September 11, 2009

GSTAAD—From my desk facing the garden I look out on a vista of wooded green hills with an unblemished blue background. Far beyond, the mountains are grey and white-capped on top. The sun is blazing, the cows are grazing, and I have to leave this paradise for karate and judo training in the Bagel. Plus I have a broken fourth finger on each hand, as if turning 73 wasn’t enough. But I’ve been mountain climbing, and I’m in good shape despite the boozing. The Ionian had purple hills and beautiful seas but this outstrips them all. There is nothing like mountain scenery when there’s an orgy of nature bursting all around. (Or any other kind of orgy, for that matter.)

Ruskin was raving a bit when he accused climbers of having ‘made racecourses of the cathedrals of the earth, the Alps’. What bothered him even more were those who treated the mountains as ‘soaped poles which you set yourselves to climb and slide down with shrieks of delight’. I suppose Ruskin was lucky not to see what later generations have done to the Alps. At least climbers did not deface the mountains with ski lifts and gondolas, but made their way to the top step by step, sweating and groaning all the way. As with conquering a woman, it was eventually well worth it—or not, as the case may be. A little, or lots, of resistance, never hurt nobody, as they used to say in old Zermatt—or was it Brooklyn? Ruskin described climbers as ‘red with cutaneous eruption of conceit and voluble with convulsive hiccoughs of self-satisfaction’. Trollope, too, wasn’t a fan. Ditto Dickens. The latter scorned them for climbing the Matterhorn and the Eiger instead of concentrating on ‘bestriding the weathercocks of all the cathedrals of the United Kingdom’. Again, go figure.

In my experience, mountain climbers are the exact opposite of social climbers. They’re brave, healthy, adventurous and down to earth, pardon the pun. I’ve done my share of climbing small mountains, and the way up can be hell. Reaching the top, however, always brings a rarefied feeling of blessedness. The sorrows of intoxication the night before are evident throughout the climb, especially as the air grows thinner and one’s breath heavier. But then comes bliss and a desire to get back down and start drinking all over again. I’ve only once gone up tied to a guide, on an overhang, and the way down was hell. I had ideas of conquering the Matterhorn, but my guide, known as the human fly, said no way, José. Vertigo is my problem.

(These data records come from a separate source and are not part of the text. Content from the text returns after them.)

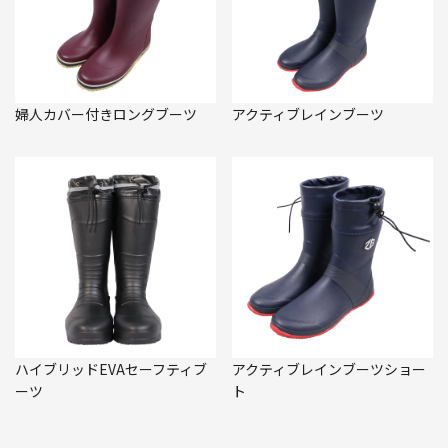
婦人カバー付きロングブーツ
アクティブレインブーツ
ハイブリッドEVAセーフティブ
アクティブレインブーツショー
ーツ
ト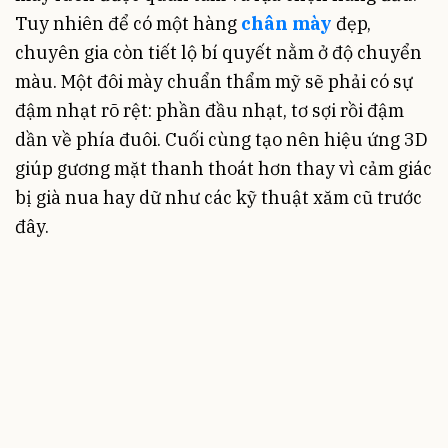
Tuy nhiên để có một hàng
chân mày
đẹp,
chuyên gia còn tiết lộ bí quyết nằm ở độ chuyển
màu. Một đôi mày chuẩn thẩm mỹ sẽ phải có sự
đậm nhạt rõ rệt: phần đầu nhạt, tơ sợi rồi đậm
dần về phía đuôi. Cuối cùng tạo nên hiệu ứng 3D
giúp gương mặt thanh thoát hơn thay vì cảm giác
bị già nua hay dữ như các kỹ thuật xăm cũ trước
đây.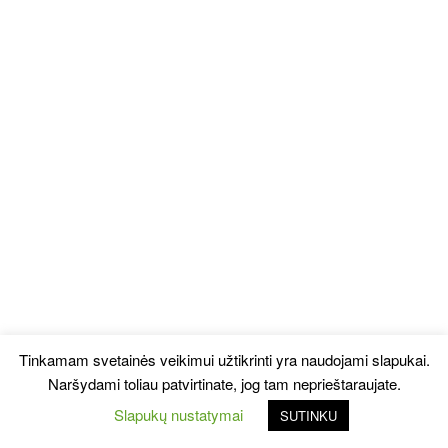
Tinkamam svetainės veikimui užtikrinti yra naudojami slapukai.
Naršydami toliau patvirtinate, jog tam neprieštaraujate.
Slapukų nustatymai
SUTINKU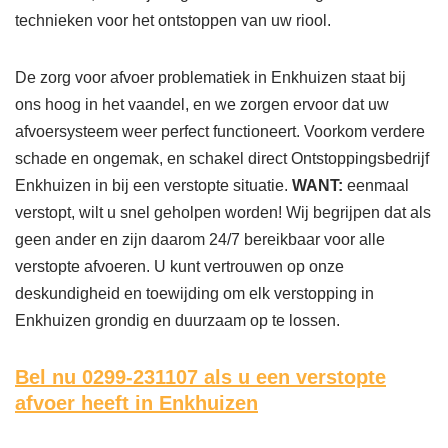
technieken voor het ontstoppen van uw riool.
De zorg voor afvoer problematiek in Enkhuizen staat bij
ons hoog in het vaandel, en we zorgen ervoor dat uw
afvoersysteem weer perfect functioneert. Voorkom verdere
schade en ongemak, en schakel direct Ontstoppingsbedrijf
Enkhuizen in bij een verstopte situatie.
WANT:
eenmaal
verstopt, wilt u snel geholpen worden! Wij begrijpen dat als
geen ander en zijn daarom 24/7 bereikbaar voor alle
verstopte afvoeren. U kunt vertrouwen op onze
deskundigheid en toewijding om elk verstopping in
Enkhuizen grondig en duurzaam op te lossen.
Bel nu 0299-231107
als u een verstopte
afvoer heeft in Enkhuizen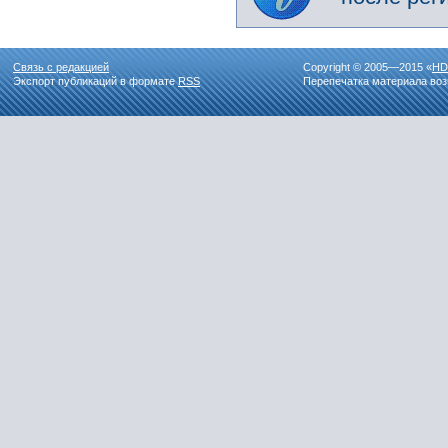
Связь с редакцией
Copyright © 2005—2015 «
HD
Экспорт публикаций в формате
RSS
Перепечатка материала воз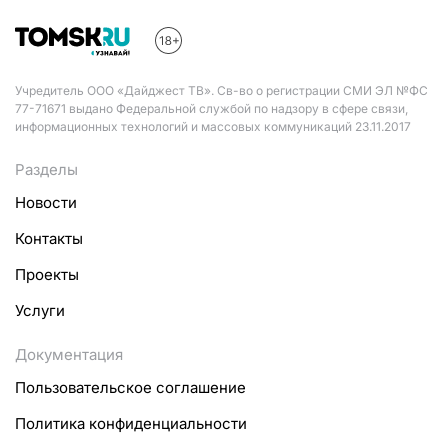
Учредитель ООО «Дайджест ТВ». Св-во о регистрации СМИ ЭЛ №ФС
77-71671 выдано Федеральной службой по надзору в сфере связи,
информационных технологий и массовых коммуникаций 23.11.2017
Разделы
Новости
Контакты
Проекты
Услуги
Документация
Пользовательское соглашение
Политика конфиденциальности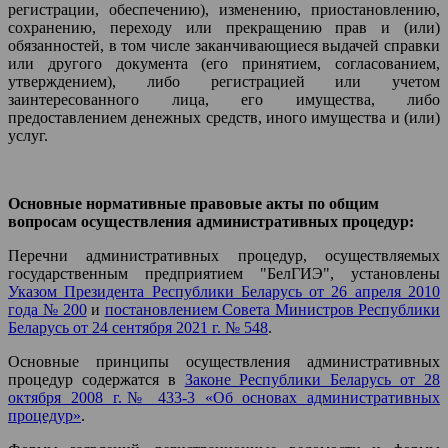
регистрации, обеспечению), изменению, приостановлению,
сохранению, переходу или прекращению прав и (или)
обязанностей, в том числе заканчивающиеся выдачей справки
или другого документа (его принятием, согласованием,
утверждением), либо регистрацией или учетом
заинтересованного лица, его имущества, либо
предоставлением денежных средств, иного имущества и (или)
услуг.
Основные нормативные правовые акты по общим
вопросам осуществления административных процедур:
Перечни административных процедур, осуществляемых
государственным предприятием "БелГИЭ", установлены
Указом Президента Республики Беларусь от 26 апреля 2010
года № 200
и
постановлением Совета Министров Республики
Беларусь от 24 сентября 2021 г. № 548
.
Основные принципы осуществления административных
процедур содержатся в
Законе Республики Беларусь от 28
октября 2008 г.№ 433-3 «Об основах административных
процедур»
.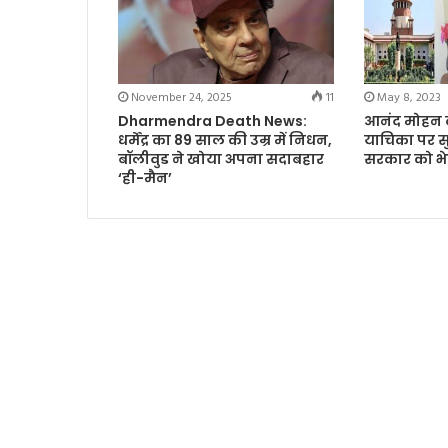
November 24, 2025
11
May 8, 2023
Dharmendra Death News:
आनंद मोहन 
धर्मेंद्र का 89 साल की उम्र में निधन,
याचिका पर स
बॉलीवुड ने खोया अपना सदाबहार
सरकार को भ
‘ही-मैन’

Explorers in the Alps in the 18th century used to brag that the rocks with which they grappled had never before been touched by human hands. And historians shot them down by pointing out that, while arguing among themselves about which route Hannibal had taken, they had learnt about the Bronze Age from arrowheads that had been discovered at the top of some mountain by American tourists. Apparently even hobbits had made it to the top, and I don’t mean poor Bernie Ecclestone, who owns a chalet near mine. Mind you, doctors insisted that an Alpine holiday was the best cure there was for most ailments. Tuberculosis sufferers agreed. They all got their rocks off in the mountains as if there was no tomorrow. Clergymen, of course, saw the mountains as natural steeples, leading them ever closer to God. All I know is that the Almighty cannot be happy with the latest bunch making its way up towards him. Poor, honest, hard-working peasants are slowly being shunted aside by nouveaux-riches body-waxers, vulgar hedge-fund wallet-lifters, Hollywood name-droppers and other assorted friends of Marie Christine of Kent. It is enough for God to distance himself, even from the Alps.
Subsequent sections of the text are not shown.